Chapter 12: Bouvardia Double

279 22 18
                                    

And so, we moved on.

She was heartbroken. But I was glad. And I felt sick to my stomach that the fact that Bonnie's breakup had made me feel so good. So relieved. Because if she was lead under the covers of her bed wondering where the hell she went wrong, and if he was pacing wet fields wishing he could have found the words to say, then they weren't like me and Ash. There would be no betrayal, no words that stung like bitten necks of a vampire's prey. There wouldn't be the screaming and the crying.

And all along, I had been hoping for it to end. For it to end like this. Just a silent realisation that what goes up must come down and you can't always and up married to the boy you love when you're fourteen.

And what did she say?

She told me this. "Yeah, it hurts. But at the same time, I'll just think of him and smile. Because every spring we are reborn - we are flowers, blooming again. Our love sprouts up from the earth, everything is fresh and new. Summer comes, the heat gets to your head but you like it that way. You can't stop kissing him and you want to live like this, forever. In this moment." She wiped her eyes. And I did too. Because she spoke the words that were far beyond her years, the real truth that I could finally resonate with. "But when autumn arrives you can feel things derailing. You've been wandering through a forest and the leaves are finally starting to fall. You want to sing out but your voice is starting crack; you don't want admit it but you can feel it there."

"Bonnie-" I tried to interrupt.

But she wouldn't let me. "And by winter? Well, you're not together anymore and that's just the way it is. Your love is as dead as the flowers."

Only fifteen but with a heart as old and wise as the future's past. Bonnie. And so obelievably strong.

I knew everything she was saying.

I was like her - I wasn't in love with Ash, anymore. But I was stuck on the idea of the perfect family life, the idea of teenage sweethearts against odds. I was infatuated by feeling of Miette turning up at my wedding and realising that Ash Ketchum was mine. Mine. I had won him. Maybe that was what it has been about all along - winning. A childish game. If our love was just a game, maybe that was why it died so soon.

And when Clemont came along, I saw a safe haven. There was finally something there to hold my freezing cold body after spending night after night with an icy husband like Ash. His skin was warm to touch but his eyes were frozen, like a long-dead corpse, when he looked at me. The question loomed over us - what on earth were we doing? The marriage had thrown us into chaos, and Baby Heliotrope was our only livewire. But then she was gone. My daughter died before she even got a chance at life.

What would Bonnie Heliotrope Ketchum say if she knew I had cheated on her father? She would be ashamed of me.

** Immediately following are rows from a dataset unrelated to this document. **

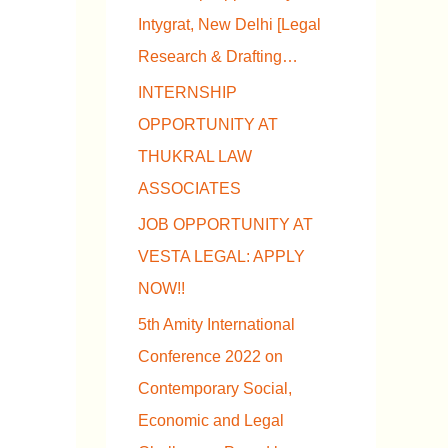
Intygrat, New Delhi [Legal
Research & Drafting…
INTERNSHIP
OPPORTUNITY AT
THUKRAL LAW
ASSOCIATES
JOB OPPORTUNITY AT
VESTA LEGAL: APPLY
NOW!!
5th Amity International
Conference 2022 on
Contemporary Social,
Economic and Legal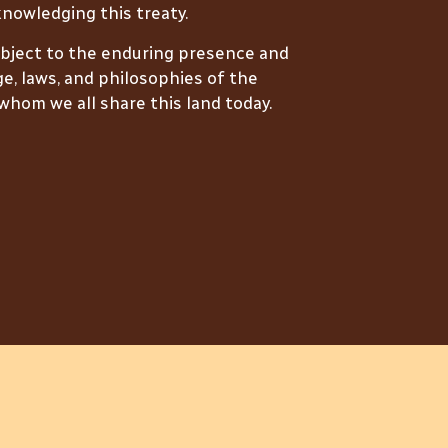
nowledging this treaty.
ubject to the enduring presence and
e, laws, and philosophies of the
hom we all share this land today.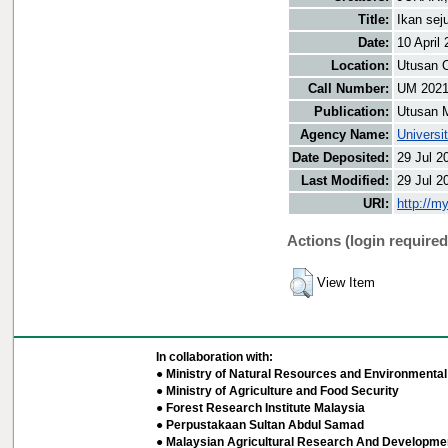
Title:
Ikan se
Date:
10 April
Location:
Utusan O
Call Number:
UM 2021
Publication:
Utusan 
Agency Name:
Universi
Date Deposited:
29 Jul 2
Last Modified:
29 Jul 2
URI:
http://m
Actions (login required
View Item
In collaboration with:
● Ministry of Natural Resources and Environmental 
● Ministry of Agriculture and Food Security
● Forest Research Institute Malaysia
● Perpustakaan Sultan Abdul Samad
● Malaysian Agricultural Research And Developmen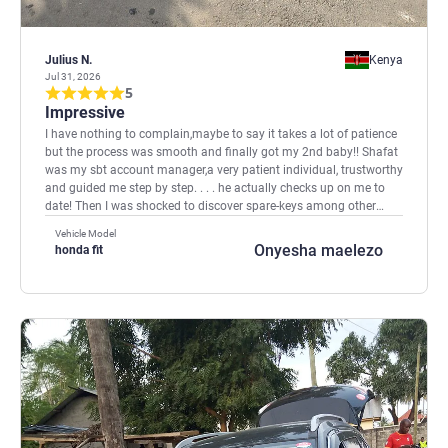
Julius N.
Kenya
Jul 31, 2026
5
Impressive
I have nothing to complain,maybe to say it takes a lot of patience
but the process was smooth and finally got my 2nd baby!! Shafat
was my sbt account manager,a very patient individual, trustworthy
and guided me step by step. . . . he actually checks up on me to
date! Then I was shocked to discover spare-keys among other
things are sent after the car arrives! That is also good because
Vehicle Model
they used to get stolen. I shall be back as soon as I can and in
Onyesha maelezo
honda fit
Kenya we say Wantam meaning thank you for your services.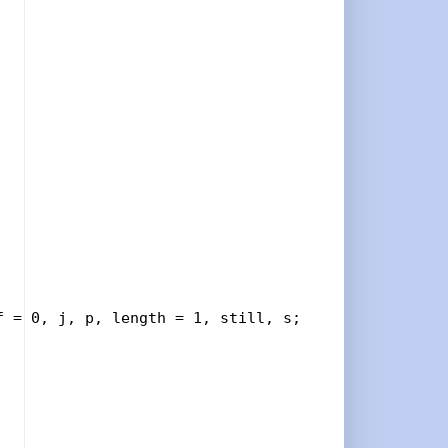
 = 0, j, p, length = 1, still, s;
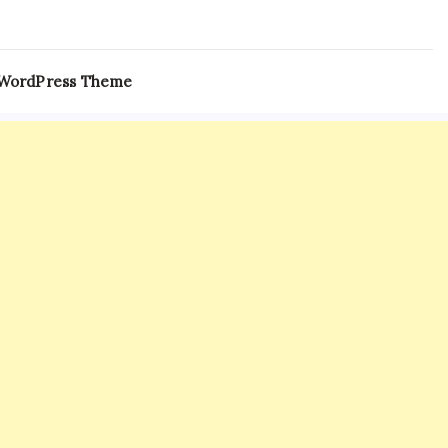
 WordPress Theme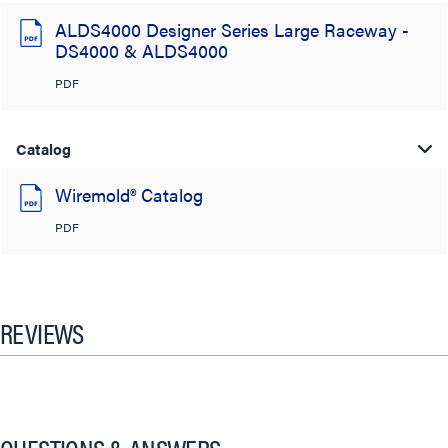
ALDS4000 Designer Series Large Raceway -
DS4000 & ALDS4000
PDF
Catalog
Wiremold® Catalog
PDF
REVIEWS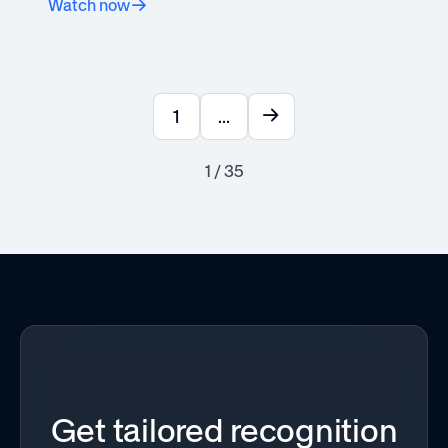
Watch now
1
...
1 / 35
Get tailored recognition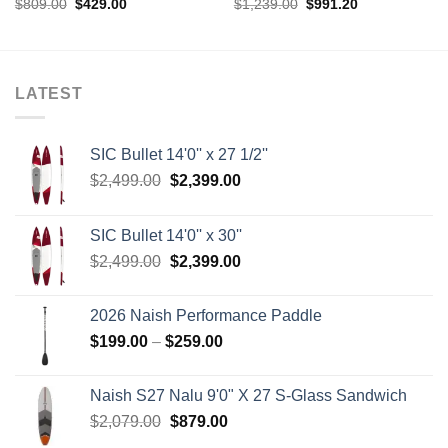
Original
Current
Original
Current
$
809.00
$
429.00
$
1,239.00
$
991.20
price
price
price
price
was:
is:
was:
is:
$809.00.
$429.00.
$1,239.00.
$991.20.
LATEST
SIC Bullet 14'0'' x 27 1/2''
Original
Current
$
2,499.00
$
2,399.00
price
price
was:
is:
SIC Bullet 14'0'' x 30''
$2,499.00.
$2,399.00.
Original
Current
$
2,499.00
$
2,399.00
price
price
was:
is:
2026 Naish Performance Paddle
$2,499.00.
$2,399.00.
Price
$
199.00
–
$
259.00
range:
$199.00
Naish S27 Nalu 9'0" X 27 S-Glass Sandwich
through
Original
Current
$
2,079.00
$
879.00
$259.00
price
price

But she wasn't there. And neither was the other Bonnie, the one I wasn't related to but all my strings were attached to. I found comfort in Clemont's words, in his forever kind words. In him. He was my safe haven and I forced myself on him. He derserved me, though. And I wanted him.

It wasn't about the night - it was so much more.

Bonnie turned her head away from me and stared at the wall. "But you're just so grateful to him. You're thankful for all the times he slept beside you and was still there when you woke up, all the times he kissed your forehead when you were crying. And sure, maybe you both gave eachother things you'll never get back - but it was worth it." Things change. She looked back at me. "Everything was worth it, Serena. Even this heartbreak we're both feeling, now - it was worth it. Because a first love is a love like no other. And at least we'll always be sleeping under the same sky."

Bonnie is eighteen, now. Finally free. As soon as she became a legal adult she was out the door. Clemont had been her chains all her life. And she had even once said that she once felt like his controlling nature could have been what lead to her and Max's breakup. But she wasn't going to blame him. She was too mature. She had grown too much. She just wanted to travel and be free. She had finally broken free of her chains.

But I always understood why Clemont was so scared. He just wanted to protect her, and she did give him plenty of reasons to worry, afterall. But one thing lead to another. And now Bonnie has streaks of pink in her hair, more piercings than I had wedding vows and many, many tattoos. Most are of flowers - things she admires very much. She's still traveling. Clemont wonders when she'll come home. But we can't force her. There's a whole world to see.

I love Clemont, not in a flashy, just in it for the luxury of it way, but a genuine way this time.

But I'm terrified of marriage, now. Commitment in general. My mother hates me, she says I'm a 'femme fatale' - Delia Ketchum wished death upon me, once.

But I have Clemont, even just to hold, and I'll be okay.